We’ve now defined functions to collect relevant stock articles, analyze those articles’ sentiment, and interpret stock trends with historical data. These 3 parts will finally come together to make one procedure which we can use to finally generate our training dataset
to use for Deep Learning. In Part 6 of our Deep Learning for Stock Market Prediction
series, we learn how to use the functions defined earlier to create a dataset.
Although simple to code, creating a dataset proved very difficult due to the tedious process of finding credible articles in which to base our entire algorithm off of. I chose to use Apple (AAPL)
as the basis for our dataset, and thus collected 53 articles relevant to events/announcements important and relevant to Apple.
An example of URL collection
Putting these article URLs into a giant list, we can then extract important information such as the text and date from each article using Python’s for-in
statement. This allows us to get the sentiment of the text, as well as the source of the article.

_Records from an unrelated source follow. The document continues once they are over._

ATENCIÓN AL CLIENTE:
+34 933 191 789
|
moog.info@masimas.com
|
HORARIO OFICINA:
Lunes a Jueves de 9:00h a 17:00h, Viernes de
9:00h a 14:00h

The important thing is making sure that the article has a date. We can do this by taking the datetime
variable from our URLtoText()
function and making sure it isn’t a null variable. We can then check to make sure the date this article was written on was a logged date in our Historical Stock CSV
. We do this to make sure that the article’s publishing has a better chance of being the cause of the following upwards/downwards trend in the data.

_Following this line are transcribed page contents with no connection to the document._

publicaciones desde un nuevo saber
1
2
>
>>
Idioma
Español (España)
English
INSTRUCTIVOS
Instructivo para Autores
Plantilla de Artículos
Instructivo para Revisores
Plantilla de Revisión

If both these conditions are met, we use our getSlope() function to find the slope of the stock’s data points around the date the article was written. If the slope is greater than 0, this means the line of best fit has an upwards movement (direct correlation), in which we assign slope the value of 1. If the slope is less than 0, this means the line of best fit has a downwards movement (indirect correlation), in which we assign the slope a value of 0.
Obvious long-term up/down trends in GE’s stock
This is very important for our deep learning model. Because the model tries to predict between two classes (Stock Will Go Up and Stock Will Go Down), it is technically predicting either a 1 or a 0 (which ties into what we did in the paragraph above). Our AI model will then analyze an article and its source, and return a real decimal number between 0 and 1, which shows its confidence level. A return of 0.45 means the AI model isn’t that sure, but is learning towards a future downward trend in the data. A return of 0.90 means the model is pretty sure the stock will go up.

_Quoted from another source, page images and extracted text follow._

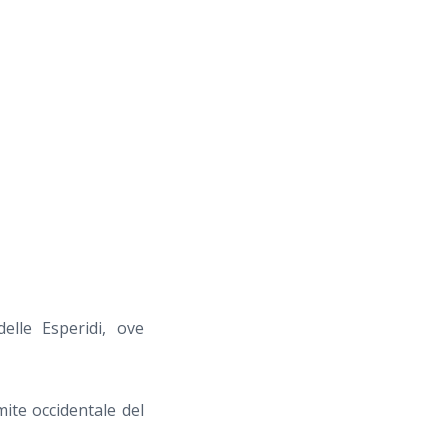
elle Esperidi, ove
mite occidentale del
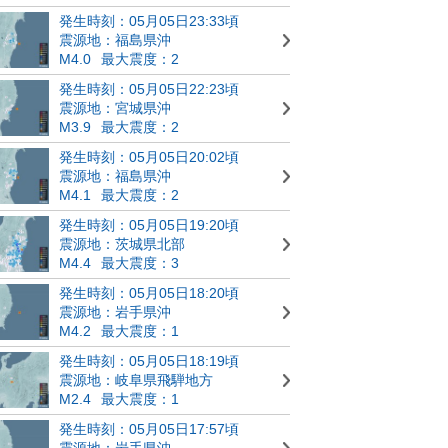
発生時刻：05月05日23:33頃
震源地：福島県沖
M4.0
最大震度：2
発生時刻：05月05日22:23頃
震源地：宮城県沖
M3.9
最大震度：2
発生時刻：05月05日20:02頃
震源地：福島県沖
M4.1
最大震度：2
発生時刻：05月05日19:20頃
震源地：茨城県北部
M4.4
最大震度：3
発生時刻：05月05日18:20頃
震源地：岩手県沖
M4.2
最大震度：1
発生時刻：05月05日18:19頃
震源地：岐阜県飛騨地方
M2.4
最大震度：1
発生時刻：05月05日17:57頃
震源地：岩手県沖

Back in our code, we use the following code to enter information into our CSV data file:
with open(name.csv, ‘a’) as csvfile:
filewriter = csv.writer(csvfile, delimiter=',',
filewriter.writerow([sentiment, source, slope])
This will create a CSV file that, viewed in Excel, would look like this:
Remember that the first column is Sentiment (+/- level of a text), second column is Source (integer designating the source of article), and Slope (1/0 for up/down trend in data).
With this CSV, we are ready to split the data and prepare it for our Deep Learning Model!
Any questions can be left in the comments! 😃
Thanks for the awesome tutorial. What is an acceptable confidence level – if 0.9 is pretty high, how about 0.8 or 0.7?
This is all up to personal preference. Anything above 0.75 is generally considered good, as it means that most of the media is saying good things about that stock.